Expressing disappointment at Cricket Australia’s eleventh hour decision, Graeme Smith, South Africa’s former captain and now director of cricket, pointed out the extraordinary measures taken in an effort to ensure foolproof assurance for the touring Australian team.

“CSA has been working tirelessly in recent weeks to ensure that we meet every single expectation of CA. This was set to be the longest tour in BSE (a biosecure environment),” Smith said while describing the situation as “frustrating.”

CSA’s acting CEO Pholetsi Moseki stated the angst of the times: “CSA has incurred significant costs related to the planning stages and the cancellation of the tour represents a serious financial loss. In this challenging period for cricket and its member countries, we believe the stance taken by CA is regrettable and will have a serious impact on the sustainability of the less wealthy cricket playing nations.”

It is now believed Moseki has sent off a letter to the ICC stating explicitly these concerns and asking for its intervention, citing the tour cancellation’s effect on prestigious events such as the World Test championship, while terming Cricket Australia’s decision as being “against the spirit of sportsmanship.”

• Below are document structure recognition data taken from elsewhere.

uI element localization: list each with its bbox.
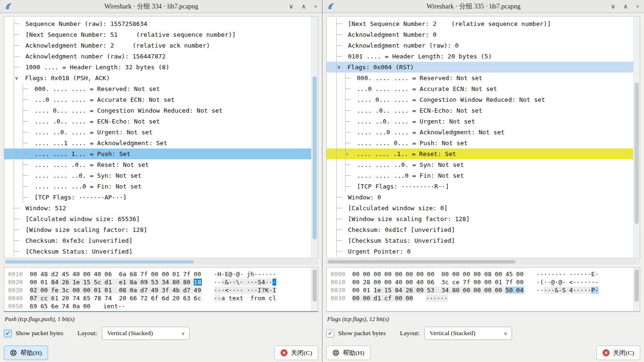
scrollbar-thumb[interactable] bbox=[328, 260, 515, 263]
packet-bytes-panel: 00100048d245400040066a687f0000017f00·H·E… bbox=[4, 267, 318, 312]
tree-row[interactable]: 000. .... .... = Reserved: Not set bbox=[4, 83, 311, 94]
help-button[interactable]: 帮助(H) bbox=[4, 346, 48, 360]
tree-row[interactable]: ...0 .... .... = Accurate ECN: Not set bbox=[4, 94, 311, 105]
hex-vertical-scrollbar[interactable] bbox=[311, 268, 318, 311]
tree-row[interactable]: [Window size scaling factor: 128] bbox=[327, 214, 633, 224]
tree-row[interactable]: .... .0.. .... = ECN-Echo: Not set bbox=[327, 105, 633, 116]
tree-row[interactable]: .... 0... .... = Congestion Window Reduc… bbox=[327, 94, 633, 105]
tree-row[interactable]: ∨Flags: 0x018 (PSH, ACK) bbox=[4, 73, 311, 83]
tree-row[interactable]: Sequence Number (raw): 1557258634 bbox=[4, 18, 311, 29]
show-packet-bytes-checkbox[interactable]: ✓ bbox=[4, 329, 12, 337]
tree-tick bbox=[23, 94, 32, 105]
tree-vertical-scrollbar[interactable] bbox=[311, 16, 318, 258]
scrollbar-thumb[interactable] bbox=[635, 82, 639, 224]
layout-dropdown[interactable]: Vertical (Stacked) ∨ bbox=[424, 327, 512, 340]
tree-row[interactable]: [TCP Flags: ·······AP···] bbox=[4, 192, 311, 203]
tree-row[interactable]: [Calculated window size: 0] bbox=[327, 203, 633, 214]
tree-row[interactable]: Acknowledgment Number: 0 bbox=[327, 29, 633, 40]
tree-row[interactable]: .... .... 0... = Push: Not set bbox=[327, 138, 633, 148]
tree-row[interactable]: .... .... ..0. = Syn: Not set bbox=[4, 170, 311, 181]
hex-bytes: 00011e15842609533480000000005004 bbox=[352, 287, 524, 294]
layout-dropdown[interactable]: Vertical (Stacked) ∨ bbox=[102, 327, 190, 340]
close-button[interactable]: × 关闭(C) bbox=[274, 346, 318, 360]
show-packet-bytes-checkbox[interactable]: ✓ bbox=[326, 329, 334, 337]
hex-row[interactable]: 004007cc6120746578742066726f6d20636c··a … bbox=[8, 294, 311, 302]
tree-row[interactable]: .... .... .0.. = Reset: Not set bbox=[4, 159, 311, 170]
tree-row[interactable]: .... .... ..0. = Syn: Not set bbox=[327, 159, 633, 170]
minimize-icon[interactable]: ∨ bbox=[611, 3, 616, 9]
tree-row[interactable]: .... 0... .... = Congestion Window Reduc… bbox=[4, 105, 311, 116]
hex-offset: 0040 bbox=[8, 295, 24, 302]
tree-row[interactable]: Acknowledgment Number: 2 (relative ack n… bbox=[4, 40, 311, 51]
hex-row[interactable]: 0020000184261e155cd1e18a095334808018···&… bbox=[8, 278, 311, 286]
tree-row[interactable]: .... ..0. .... = Urgent: Not set bbox=[4, 127, 311, 138]
tree-row[interactable]: 1000 .... = Header Length: 32 bytes (8) bbox=[4, 62, 311, 73]
hex-row[interactable]: 001000280000400040063cce7f0000017f00·(··… bbox=[330, 278, 633, 286]
tree-row[interactable]: .... .... ...0 = Fin: Not set bbox=[4, 181, 311, 192]
tree-row[interactable]: Acknowledgment number (raw): 156447872 bbox=[4, 51, 311, 62]
help-button[interactable]: 帮助(H) bbox=[326, 346, 371, 360]
tree-row-label: .... 0... .... = Congestion Window Reduc… bbox=[357, 96, 545, 103]
close-circle-icon: × bbox=[281, 349, 288, 356]
scrollbar-thumb[interactable] bbox=[635, 270, 639, 302]
tree-row[interactable]: .... ...1 .... = Acknowledgment: Set bbox=[4, 138, 311, 148]
titlebar[interactable]: Wireshark · 分组 334 · lib7.pcapng ∨ ∧ × bbox=[0, 0, 322, 13]
hex-row[interactable]: 005069656e740a00ient·· bbox=[8, 302, 311, 310]
tree-row[interactable]: Checksum: 0xfe3c [unverified] bbox=[4, 235, 311, 246]
tree-row[interactable]: [Calculated window size: 65536] bbox=[4, 214, 311, 224]
hex-dump: 00100048d245400040066a687f0000017f00·H·E… bbox=[4, 268, 311, 311]
tree-row[interactable]: .... ...0 .... = Acknowledgment: Not set bbox=[327, 127, 633, 138]
tree-row[interactable]: .... ..0. .... = Urgent: Not set bbox=[327, 116, 633, 127]
tree-row[interactable]: [Next Sequence Number: 2 (relative seque… bbox=[327, 18, 633, 29]
tree-row[interactable]: .... .0.. .... = ECN-Echo: Not set bbox=[4, 116, 311, 127]
help-buoy-icon bbox=[332, 349, 339, 356]
tree-row[interactable]: .... .... 1... = Push: Set bbox=[4, 148, 311, 159]
tree-row[interactable]: Window: 0 bbox=[327, 192, 633, 203]
minimize-icon[interactable]: ∨ bbox=[289, 3, 294, 9]
tree-row[interactable]: [Next Sequence Number: 51 (relative sequ… bbox=[4, 29, 311, 40]
scrollbar-thumb[interactable] bbox=[313, 270, 317, 302]
collapse-arrow-icon[interactable]: ∨ bbox=[14, 73, 22, 83]
tree-row[interactable]: ∨Flags: 0x004 (RST) bbox=[327, 62, 633, 73]
close-window-icon[interactable]: × bbox=[314, 3, 317, 9]
tree-row[interactable]: [Window size scaling factor: 128] bbox=[4, 224, 311, 235]
hex-ascii: ·H·E@·@· jh······ bbox=[214, 271, 276, 278]
hex-row[interactable]: 00100048d245400040066a687f0000017f00·H·E… bbox=[8, 270, 311, 278]
scrollbar-thumb[interactable] bbox=[5, 260, 194, 263]
hex-row[interactable]: 00300000d1cf0000······ bbox=[330, 294, 633, 302]
tree-row[interactable]: Checksum: 0xd1cf [unverified] bbox=[327, 224, 633, 235]
expand-arrow-icon[interactable]: › bbox=[345, 148, 354, 159]
tree-row-label: Checksum: 0xfe3c [unverified] bbox=[25, 237, 132, 244]
tree-row[interactable]: ›.... .... .1.. = Reset: Set bbox=[327, 148, 633, 159]
tree-row[interactable]: ...0 .... .... = Accurate ECN: Not set bbox=[327, 83, 633, 94]
maximize-icon[interactable]: ∧ bbox=[301, 3, 306, 9]
hex-row[interactable]: 002000011e15842609533480000000005004····… bbox=[330, 286, 633, 294]
tree-row[interactable]: Urgent Pointer: 0 bbox=[327, 246, 633, 257]
collapse-arrow-icon[interactable]: ∨ bbox=[336, 62, 345, 73]
tree-row[interactable]: 000. .... .... = Reserved: Not set bbox=[327, 73, 633, 83]
close-button-label: 关闭(C) bbox=[613, 349, 634, 357]
titlebar[interactable]: Wireshark · 分组 335 · lib7.pcapng ∨ ∧ × bbox=[322, 0, 644, 13]
tree-row[interactable]: .... .... ...0 = Fin: Not set bbox=[327, 170, 633, 181]
tree-row[interactable]: Window: 512 bbox=[4, 203, 311, 214]
tree-vertical-scrollbar[interactable] bbox=[633, 16, 640, 258]
tree-row-label: .... 0... .... = Congestion Window Reduc… bbox=[34, 107, 223, 114]
tree-horizontal-scrollbar[interactable] bbox=[4, 259, 318, 264]
tree-row[interactable]: [Checksum Status: Unverified] bbox=[327, 235, 633, 246]
tree-row[interactable]: Acknowledgment number (raw): 0 bbox=[327, 40, 633, 51]
hex-row[interactable]: 00300200fe3c00000101080ad7493f4bd749···<… bbox=[8, 286, 311, 294]
hex-vertical-scrollbar[interactable] bbox=[633, 268, 640, 311]
tree-row[interactable]: [TCP Flags: ·········R··] bbox=[327, 181, 633, 192]
tree-row[interactable]: [Checksum Status: Unverified] bbox=[4, 246, 311, 257]
close-button[interactable]: × 关闭(C) bbox=[596, 346, 640, 360]
tree-row[interactable]: 0101 .... = Header Length: 20 bytes (5) bbox=[327, 51, 633, 62]
maximize-icon[interactable]: ∧ bbox=[623, 3, 628, 9]
scrollbar-thumb[interactable] bbox=[313, 76, 317, 239]
close-window-icon[interactable]: × bbox=[636, 3, 639, 9]
hex-offset: 0030 bbox=[8, 287, 24, 294]
tree-horizontal-scrollbar[interactable] bbox=[326, 259, 640, 264]
packet-bytes-panel: 000000000000000000000000000008004500····… bbox=[326, 267, 640, 312]
tree-row-label: .... .0.. .... = ECN-Echo: Not set bbox=[357, 107, 482, 114]
tree-tick bbox=[345, 170, 354, 181]
hex-row[interactable]: 000000000000000000000000000008004500····… bbox=[330, 270, 633, 278]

It is not hard to see why CSA, after going through challenge after challenge put forth by Cricket Australia, would refuse their counter offer of having the Proteas travel to Perth.

There is palpable anger and speculation that CA set imposing demands on Cricket South Africa in the hope that they would not be met, using which as an excuse they would inevitably cancel the tour.

From importing track and trace systems at CA’s insistence to according diplomatic status to the Australian contingent so they wouldn’t have to go through immigration channels, as South Africa coach Mark Boucher put it there was indeed the feeling that the red carpet was being rolled out for the Australian team.

Clouds hung heavy over the impending tour even late last year, as England commenced on their own commitments in the southern hemisphere. But England’s abrupt pull out citing a breach of covid protocol by unnamed members of the South African team led CSA to issue a lengthy statement denouncing the ECB move and casting counter-aspersions that the English team and staff had bullied their way into unrestricted training facilities and an adjoining golf course.

For South Africa, the series against the visiting Sri Lankan team around Christmas and New Year became pivotal in the prospect of Australia’s withdrawal, as an audition to prove to the Australians CSA’s ability to host international cricket and keep it biosecure.

As the Sri Lankan series went off without a hitch, the unsuspecting CSA went about making elaborate plans to accord the Australian team government-approved VIP status, exclusive use of the Irene Country Lodge which they shared with Sri Lanka, and fourteen-day quarantine for all hotel staff and training ground facilitators, as well as their own players, before the Australians arrived.

What is even more incredible is that while desperation might have played a big role in South Africa’s choosing to tour a cricket-deprived Pakistan, they even made plans to ensure that crucial members of the team would fly home after the Test series instead of continuing on the tour for its limited-overs leg, to isolate and train ahead of the Australians’ arrival.

With Cricket South Africa having pulled all the stops, there is growing anger at the richer and more powerful boards sidelining certain tours at will. Australia are already guilty of shelving matches against Afghanistan, which the chief executive defended by saying it did not make sense to have quarantine for a single Test.

Cricket Australia met their own players’ demands by insisting their itineraries accommodate participation in last year’s IPL, and by having more than two dozen players line up to play the next edition this year. And they conspicuously put in all their resources to ensure that their windfall from India’s tour remained intact. Leaving us with the feeling that a game of vested interests is on, and more perceptible now than ever before.

Unless the governing body demands greater accountability from these boards, they may drain cricket dry with a disparity of opportunities and wanton disregard for mutual agreements.